Problem requirements => From the entries below, please output exactly the lines starting at the one containing "横浜市 上大岡・弘明寺地区" and ending at the one containing "performanse, vrhunski ekran, napr", both included.

(Stored dataset items)
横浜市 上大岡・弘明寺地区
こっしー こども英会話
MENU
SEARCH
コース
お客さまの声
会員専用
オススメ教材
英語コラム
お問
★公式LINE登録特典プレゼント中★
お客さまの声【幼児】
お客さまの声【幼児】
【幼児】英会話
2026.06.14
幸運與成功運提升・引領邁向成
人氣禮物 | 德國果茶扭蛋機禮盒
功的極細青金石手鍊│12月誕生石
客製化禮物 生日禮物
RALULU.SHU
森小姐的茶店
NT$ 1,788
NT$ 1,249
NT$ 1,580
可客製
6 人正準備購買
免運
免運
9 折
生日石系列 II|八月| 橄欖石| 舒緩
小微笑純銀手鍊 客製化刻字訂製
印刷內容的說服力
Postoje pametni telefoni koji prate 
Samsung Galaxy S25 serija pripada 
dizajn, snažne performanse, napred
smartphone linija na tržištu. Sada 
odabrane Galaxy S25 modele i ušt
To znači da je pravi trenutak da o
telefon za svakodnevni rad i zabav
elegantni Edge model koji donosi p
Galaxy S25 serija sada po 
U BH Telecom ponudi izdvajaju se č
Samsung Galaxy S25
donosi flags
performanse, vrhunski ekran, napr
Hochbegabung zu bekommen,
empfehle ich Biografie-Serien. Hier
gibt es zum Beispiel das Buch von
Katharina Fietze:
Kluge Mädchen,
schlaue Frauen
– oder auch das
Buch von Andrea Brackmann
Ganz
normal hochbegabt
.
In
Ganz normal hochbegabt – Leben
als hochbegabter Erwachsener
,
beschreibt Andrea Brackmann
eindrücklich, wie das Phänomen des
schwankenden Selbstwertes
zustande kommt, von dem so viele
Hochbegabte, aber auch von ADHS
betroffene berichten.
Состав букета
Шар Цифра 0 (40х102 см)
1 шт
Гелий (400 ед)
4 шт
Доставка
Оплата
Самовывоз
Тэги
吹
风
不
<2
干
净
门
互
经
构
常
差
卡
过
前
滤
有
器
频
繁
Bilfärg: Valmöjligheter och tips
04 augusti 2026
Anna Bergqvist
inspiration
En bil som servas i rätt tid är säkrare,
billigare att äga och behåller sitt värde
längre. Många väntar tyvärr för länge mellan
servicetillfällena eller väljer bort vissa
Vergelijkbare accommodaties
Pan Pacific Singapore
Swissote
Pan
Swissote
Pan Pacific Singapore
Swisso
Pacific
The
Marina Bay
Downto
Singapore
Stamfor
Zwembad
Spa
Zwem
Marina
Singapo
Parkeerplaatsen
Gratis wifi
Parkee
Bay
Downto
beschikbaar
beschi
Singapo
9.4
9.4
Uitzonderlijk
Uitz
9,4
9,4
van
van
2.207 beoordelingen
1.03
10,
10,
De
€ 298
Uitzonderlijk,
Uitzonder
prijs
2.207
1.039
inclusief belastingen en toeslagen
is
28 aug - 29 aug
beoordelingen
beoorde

---

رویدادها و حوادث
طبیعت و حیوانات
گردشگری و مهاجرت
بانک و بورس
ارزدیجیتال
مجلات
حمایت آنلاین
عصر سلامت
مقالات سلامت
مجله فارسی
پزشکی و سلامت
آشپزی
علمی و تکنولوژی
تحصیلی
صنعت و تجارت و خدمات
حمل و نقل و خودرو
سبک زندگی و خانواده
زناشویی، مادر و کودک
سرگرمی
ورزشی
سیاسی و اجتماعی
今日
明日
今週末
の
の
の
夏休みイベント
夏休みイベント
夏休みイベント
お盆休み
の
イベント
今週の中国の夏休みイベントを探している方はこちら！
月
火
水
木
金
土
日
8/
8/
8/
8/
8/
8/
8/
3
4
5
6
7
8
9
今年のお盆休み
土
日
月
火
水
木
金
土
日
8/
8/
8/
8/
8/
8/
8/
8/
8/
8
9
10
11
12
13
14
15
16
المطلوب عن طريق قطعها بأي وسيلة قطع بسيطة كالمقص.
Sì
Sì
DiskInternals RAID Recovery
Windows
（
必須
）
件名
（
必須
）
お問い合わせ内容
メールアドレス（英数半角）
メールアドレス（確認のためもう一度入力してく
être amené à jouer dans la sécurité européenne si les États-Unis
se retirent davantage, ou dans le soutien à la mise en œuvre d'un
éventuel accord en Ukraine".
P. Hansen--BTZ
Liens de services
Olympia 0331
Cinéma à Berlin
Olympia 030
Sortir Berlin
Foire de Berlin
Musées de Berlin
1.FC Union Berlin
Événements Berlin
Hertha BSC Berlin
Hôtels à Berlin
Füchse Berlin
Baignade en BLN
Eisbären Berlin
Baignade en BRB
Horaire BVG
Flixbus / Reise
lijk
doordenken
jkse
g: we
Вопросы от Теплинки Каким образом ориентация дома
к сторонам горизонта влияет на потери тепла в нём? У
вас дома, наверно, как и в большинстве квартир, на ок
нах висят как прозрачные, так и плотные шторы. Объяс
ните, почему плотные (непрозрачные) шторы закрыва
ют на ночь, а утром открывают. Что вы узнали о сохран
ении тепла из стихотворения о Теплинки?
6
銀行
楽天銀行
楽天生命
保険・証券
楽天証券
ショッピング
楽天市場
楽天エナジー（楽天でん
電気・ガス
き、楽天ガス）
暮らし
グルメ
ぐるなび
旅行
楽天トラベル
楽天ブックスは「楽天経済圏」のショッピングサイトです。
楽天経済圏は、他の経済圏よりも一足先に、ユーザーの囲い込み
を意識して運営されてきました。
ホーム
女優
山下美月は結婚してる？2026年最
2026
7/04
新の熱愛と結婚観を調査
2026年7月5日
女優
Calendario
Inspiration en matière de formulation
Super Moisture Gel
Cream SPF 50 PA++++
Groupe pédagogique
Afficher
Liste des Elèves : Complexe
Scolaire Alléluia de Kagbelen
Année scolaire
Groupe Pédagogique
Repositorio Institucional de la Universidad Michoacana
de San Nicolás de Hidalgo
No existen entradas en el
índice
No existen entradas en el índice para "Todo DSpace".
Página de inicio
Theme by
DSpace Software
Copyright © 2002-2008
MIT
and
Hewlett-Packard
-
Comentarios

Answer box =>
横浜市 上大岡・弘明寺地区
こっしー こども英会話
MENU
SEARCH
コース
お客さまの声
会員専用
オススメ教材
英語コラム
お問
★公式LINE登録特典プレゼント中★
お客さまの声【幼児】
お客さまの声【幼児】
【幼児】英会話
2026.06.14
幸運與成功運提升・引領邁向成
人氣禮物 | 德國果茶扭蛋機禮盒
功的極細青金石手鍊│12月誕生石
客製化禮物 生日禮物
RALULU.SHU
森小姐的茶店
NT$ 1,788
NT$ 1,249
NT$ 1,580
可客製
6 人正準備購買
免運
免運
9 折
生日石系列 II|八月| 橄欖石| 舒緩
小微笑純銀手鍊 客製化刻字訂製
印刷內容的說服力
Postoje pametni telefoni koji prate 
Samsung Galaxy S25 serija pripada 
dizajn, snažne performanse, napred
smartphone linija na tržištu. Sada 
odabrane Galaxy S25 modele i ušt
To znači da je pravi trenutak da o
telefon za svakodnevni rad i zabav
elegantni Edge model koji donosi p
Galaxy S25 serija sada po 
U BH Telecom ponudi izdvajaju se č
Samsung Galaxy S25
donosi flags
performanse, vrhunski ekran, napr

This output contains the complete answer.